Failure sample results of the proposed (CR-HC) method

Ablation Study

The proposed method consists of two main parts, the backbone convolutional neural network and the heatmap coupling module. It does not follow the same strategy of the conventional cascade coordinate regression methods. In this section, we investigate the effectiveness of the heatmap coupling module by evaluating the dataset with and without the coupling module. Figure 5 shows that the validation loss for the three datasets is decreased in the case of using the coupling module. The AFLW validation loss is decreased by 9.10% due to the use of the coupling module as shown in Fig. 5a. In the same way, the validation loss decreased for the 300W and WFLW datasets by 13.20% and 9.50% as shown in Fig. 5b, c, respectively.

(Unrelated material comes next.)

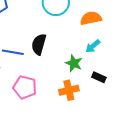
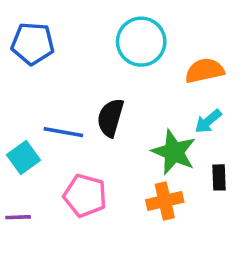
green star: (74, 63) -> (174, 152), size x1.4
black rectangle: (99, 77) -> (219, 177), turned 64

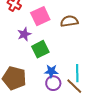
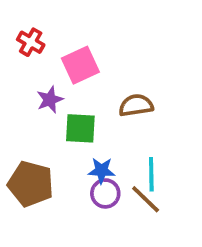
brown semicircle: (69, 21) -> (136, 105), moved
green square: (40, 49) -> (80, 128), turned 30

The evaluated datasets have faces in uncontrolled conditions and challenge images. Figures 6, 7, and 8 show the detection results of the proposed model on the dataset of AFLW, 300W, and WFLW, respectively. The displayed images have a wide range of factors influencing the efficiency of landmarks detection, such as occlusion, head pose, illumination, and expression. The results prove the success of the proposed model to detect facial landmarks in difficult cases.

For further illustration, Fig. 9 presents a landmarks detection in the three used datasets, where row1, row2, and row3 represent the detection result in AFLW, 300W, and WFLW datasets, respectively. The results illustrate why the proposed approach might lead to inaccurate estimates in some situations. Referring to the images with indices ranging from 1 to 21, beginning in the top-left corner and going line wise, it is noticeable that when there is more than one factor affecting the distortion in the image, such as occlusion and head position as in images 1, 8, 15, and 16. The detection efficiency is affected when the color is absent from the image, leading to the overlapping of facial details, as shown in images 11, 9, and 19. Furthermore, the results are significantly impacted because only eyes are visible in images 2 and 18.

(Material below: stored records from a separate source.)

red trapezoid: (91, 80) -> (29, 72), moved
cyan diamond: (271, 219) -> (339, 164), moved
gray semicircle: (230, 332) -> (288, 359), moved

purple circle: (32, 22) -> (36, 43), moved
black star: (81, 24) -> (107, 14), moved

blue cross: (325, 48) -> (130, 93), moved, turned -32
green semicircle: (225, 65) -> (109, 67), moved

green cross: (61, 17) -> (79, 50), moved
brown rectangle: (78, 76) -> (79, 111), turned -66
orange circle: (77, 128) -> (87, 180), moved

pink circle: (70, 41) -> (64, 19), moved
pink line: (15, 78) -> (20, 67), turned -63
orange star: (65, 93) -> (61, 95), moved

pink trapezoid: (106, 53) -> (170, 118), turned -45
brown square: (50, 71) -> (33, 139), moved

To measure the feasibility and usability of the proposed CR-HC method, the execution time is calculated and compared to other FLD methods. The execution time is calculated by computing the average execution time of 1000 images. In addition, all the compared methods are available online data source. Table 5 shows that the execution time of the proposed method is better for reliable applications compared to other FLD methods that have low execution time but have high normalized mean error on the other side.

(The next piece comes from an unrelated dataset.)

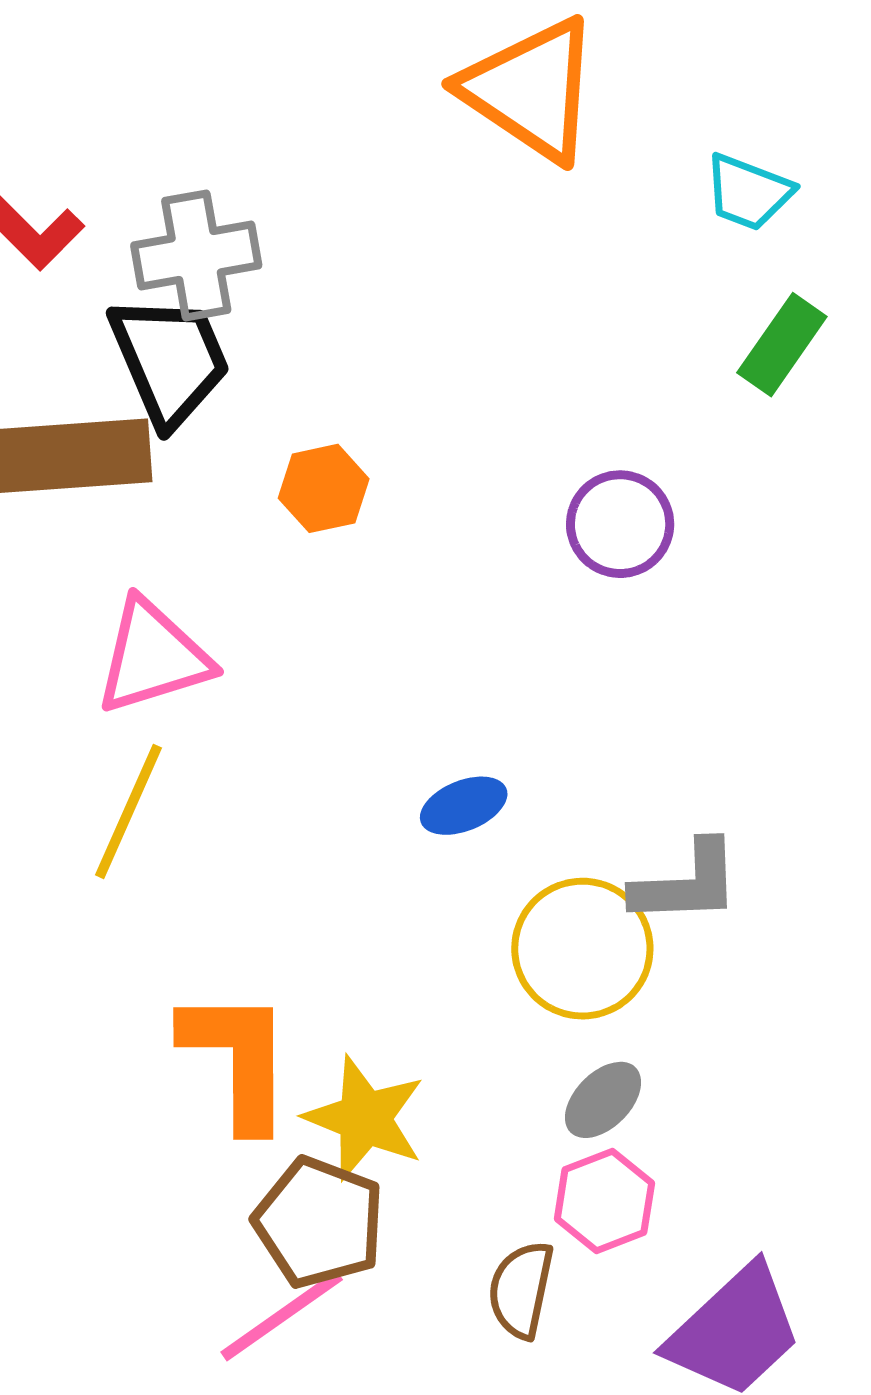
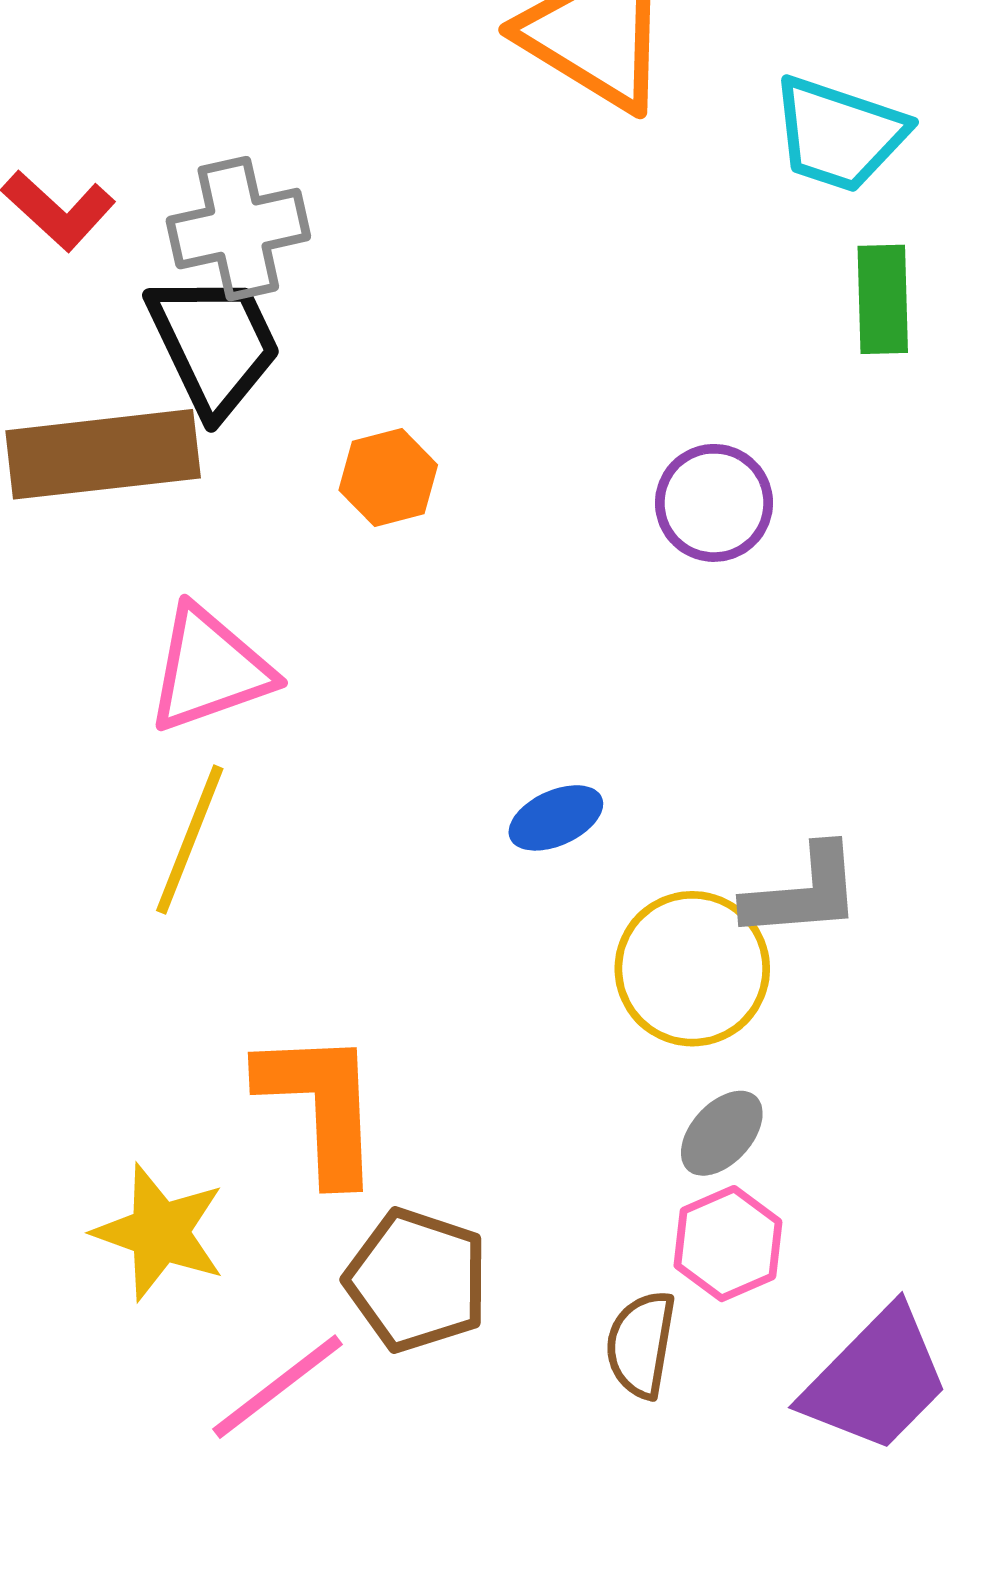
cyan trapezoid: (748, 192) -> (839, 134), size x1.4
green rectangle: (782, 345) -> (883, 299), turned -34
yellow star: (365, 1118) -> (160, 1232), moved
pink line: (282, 1316) -> (277, 1387), moved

Table 5 Execution time of the proposed CR-HC method compared to some other FLD methods

Conclusion

In this paper, we have presented a deep learning-based method using cascaded regression for coarse-to-fine detection of facial landmarks. The method is composed of two-stage cascaded CNNs that are coupled with a heatmap module. The first stage regresses the coordinates of landmarks of an input face image, and then it is transferred to the heatmap coupling module to convert the estimated shape to a Gaussian heatmap. The second stage is used to refine the output by regressing the concatenation of face images and a heatmap of the estimated shape vector. The obtained results revealed that the proposed method achieved approximately 1.57% NME on the AFLW dataset, 4.30% on the 300W dataset, and 5.53% on the WFLW dataset. Thus, using the coupling heatmap module improves the detection performance distinctly. In future studies, it is possible to suggest two paths, which can increase the accuracy of FLD. First, a combination of coordinate regression as the first stage of the CR-HC model and heatmap regression network as the second stage can be done. Secondly, other large datasets can be used to train the model specifically on the WFLW dataset, which has a wide range of styling.